1 Introduction

The data set that will be used for this analysis consists of almost 900,000 observations, corresponding to loan applications submitted to banks by small businesses with a partial warranty from the Small Business Association (SBA). It is available to the public via free internet download. From this data set four different samples of about 4,000 observations each will be taken using four different sampling methods (SRS, systematic, stratified, & cluster), and the loan default rates for four distinct subpopulations based on geographic region will be calculated based on each sample’s observations. These sample default rates will then be compared to one another as well as to the regional default rates observed across the entire population.

2 Data Preprocessing

The data is split up into nine subsets which will be combined back into one master data set as the first step in the preprocessing stage.

library(dplyr)
library(ggplot2)

loan01 = read.csv("https://pengdsci.github.io/datasets/SBAloan/w06-SBAnational01.csv", header = TRUE)[, -1]
loan02 = read.csv("https://pengdsci.github.io/datasets/SBAloan/w06-SBAnational02.csv", header = TRUE)[, -1]
loan03 = read.csv("https://pengdsci.github.io/datasets/SBAloan/w06-SBAnational03.csv", header = TRUE)[, -1]
loan04 = read.csv("https://pengdsci.github.io/datasets/SBAloan/w06-SBAnational04.csv", header = TRUE)[, -1]
loan05 = read.csv("https://pengdsci.github.io/datasets/SBAloan/w06-SBAnational05.csv", header = TRUE)[, -1]
loan06 = read.csv("https://pengdsci.github.io/datasets/SBAloan/w06-SBAnational06.csv", header = TRUE)[, -1]
loan07 = read.csv("https://pengdsci.github.io/datasets/SBAloan/w06-SBAnational07.csv", header = TRUE)[, -1]
loan08 = read.csv("https://pengdsci.github.io/datasets/SBAloan/w06-SBAnational08.csv", header = TRUE)[, -1]
loan09 = read.csv("https://pengdsci.github.io/datasets/SBAloan/w06-SBAnational09.csv", header = TRUE)[, -1]
loan = rbind(loan01, loan02, loan03, loan04, loan05, loan06, loan07, loan08, loan09)
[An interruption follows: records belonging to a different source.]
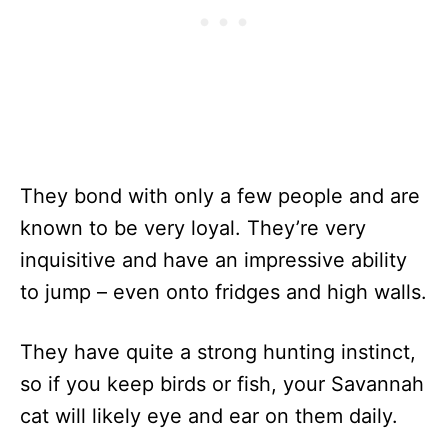
They bond with only a few people and are
known to be very loyal. They’re very
inquisitive and have an impressive ability
to jump – even onto fridges and high walls.
They have quite a strong hunting instinct,
so if you keep birds or fish, your Savannah
cat will likely eye and ear on them daily.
As mentioned in the introduction, the initial population is 899,164 loan applications submitted by small businesses in the U.S. between 1987 and 2014 which were guaranteed to some degree by the SBA. First, any observation with a missing value for the loan status variable will be removed from the analytic data set.

loan <- subset(loan, !MIS_Status == "")
study.pop <- subset(loan, !Zip == "0")

Next, for sampling purposes later in the analysis, the data set will be stratified based on a variable indicating the U.S. geographic region (Northeast, Midwest, South, or West) of the borrower. This region variable will be created based on the existing variable which indicates the borrower’s state.
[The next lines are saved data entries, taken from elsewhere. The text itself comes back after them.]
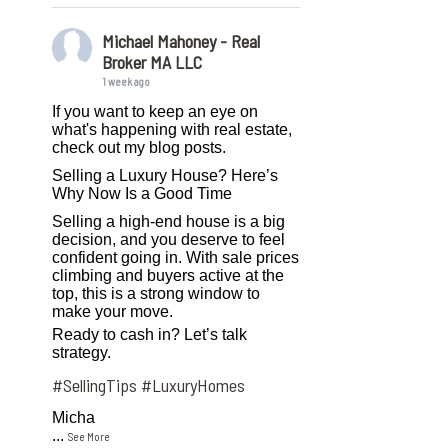
Michael Mahoney - Real
Broker MA LLC
1 week ago
If you want to keep an eye on
what's happening with real estate,
check out my blog posts.
Selling a Luxury House? Here’s
Why Now Is a Good Time
Selling a high-end house is a big
decision, and you deserve to feel
confident going in. With sale prices
climbing and buyers active at the
top, this is a strong window to
make your move.
Ready to cash in? Let’s talk
strategy.
#SellingTips
#LuxuryHomes
Micha
...
See More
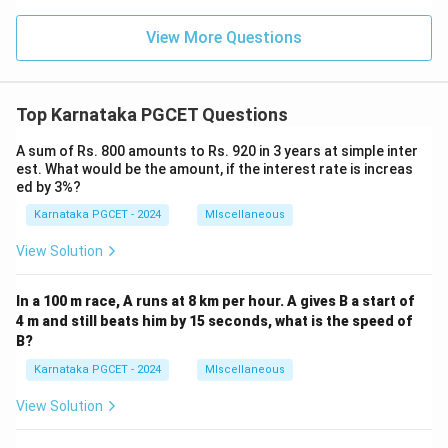
2
(\c
c
os
s
x)
View More Questions
\c
=
os
\t
1
an
8
^-
0
Top Karnataka PGCET Questions
1
^
(2
\c
\c
A sum of Rs. 800 amounts to Rs. 920 in 3 years at simple inter
ir
sc
est. What would be the amount, if the interest rate is increas
c
x)
ed by 3%?
Karnataka PGCET - 2024
MIscellaneous
View Solution
In a 100 m race, A runs at 8 km per hour. A gives B a start of
4 m and still beats him by 15 seconds, what is the speed of
B?
Karnataka PGCET - 2024
MIscellaneous
View Solution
study.pop <- study.pop %>%
  mutate(Region = case_when(
    State %in% c("ME", "VT", "NH", "MA", "RI", "CT", "NY", "NJ", "PA") ~ "Northeast",
    State %in% c("WI", "MI", "IL", "IN", "OH", "ND", "SD", "NE", "KS", "MN", "IA", "MO") ~ "Midwest",
    State %in% c("DE", "MD", "DC", "VA", "WV", "NC", "SC", "GA", "FL", "KY", "TN", "AL", "MS", "AR", "LA", "OK", "TX") ~ "South",
    State %in% c("WA", "OR", "CA", "NV", "ID", "MT", "WY", "CO", "UT", "AZ", "NM", "AK", "HI") ~ "West",
    TRUE ~ "Other"
  ))

Of the 896,884 observations in the analytic data set at this point in the preprocessing stage, only 12 fell into the “Other” category of the new region variable. Because of the extreme scarcity of this category as well as the inability to meaningfully combine it with any of the other categories, these 12 observations will simply be removed from the analytic data set.
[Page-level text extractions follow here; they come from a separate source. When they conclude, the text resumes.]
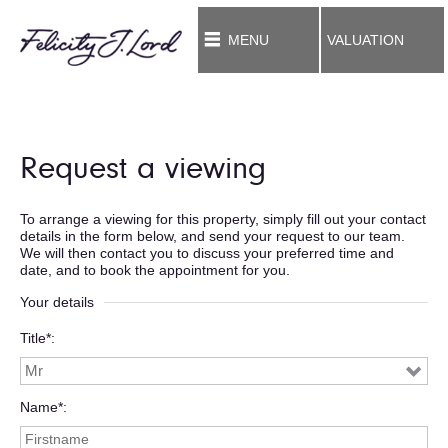
MENU
VALUATION
Request a viewing
To arrange a viewing for this property, simply fill out your contact
details in the form below, and send your request to our team.
We will then contact you to discuss your preferred time and
date, and to book the appointment for you.
Your details
Title*
Name*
study.pop <- subset(study.pop, !Region == "Other")

Finally, a list of all the unique ZIP codes in the data will be generated, and the data set will be split into clusters based on these unique values of the variable. These clusters will be used for sampling later in the analysis.

unique.zipcodes <- unique(study.pop$Zip)
zip.clusters <- split(study.pop, study.pop$Zip)

With data preprocessing done, the study population can be defined as those observations from the original population which had some loan status listed and which fell into one of the four U.S. geographic regions defined by the newly created Region variable. There are 896,872 observations in this study population, from which each of the four samples will be taken.

3 Sampling & Calculating Regional Default Rates

3.1 Simple Random Sampling (SRS)

The first sampling method that will be used is simple random sampling. The chosen sample size is 4,000 observations. This will also serve as the target sample size for all of the samples.

set.seed(123)
study.pop$sampling.frame = 1:length(study.pop$GrAppv)   
sampled.list = sample(1:length(study.pop$GrAppv), 4000) 
SRS.sample = study.pop[sampled.list,]                  

With the sample random sample selected, the default rate for each of the four regional subpopulations can be calculated based on the selected observations.

region.default.SRS <- SRS.sample %>%
  group_by(Region) %>%
  summarize(default_rate = mean(MIS_Status == 'CHGOFF')*100)
kable(region.default.SRS)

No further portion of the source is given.